▶ _DATASET EXCERPTS_
· · ·

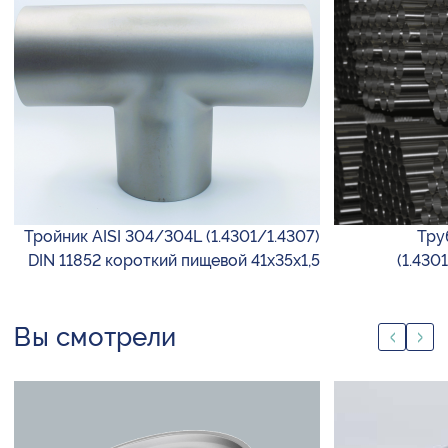
Тройник AISI 304/304L (1.4301/1.4307)
Тру
DIN 11852 короткий пищевой 41х35х1,5
(1.430
Вы смотрели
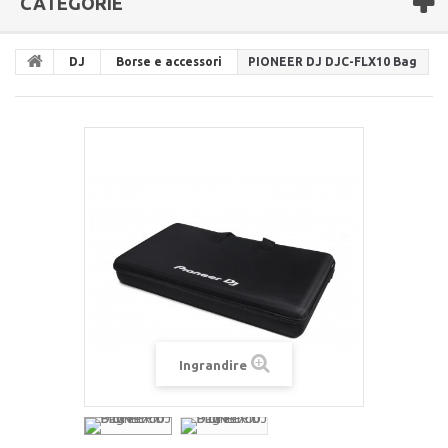
CATEGORIE
DJ
Borse e accessori
PIONEER DJ DJC-FLX10 Bag
Ingrandire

· · ·

▶ _WORK REQUEST_
Starting with the line that contains "DIN 11852 короткий пищевой 41х35х1,5", print every line through the end of the data exactly as written; omit all pictures and add nothing else.

▶ _ANSWER_
DIN 11852 короткий пищевой 41х35х1,5
(1.430
Вы смотрели
CATEGORIE
DJ
Borse e accessori
PIONEER DJ DJC-FLX10 Bag
Ingrandire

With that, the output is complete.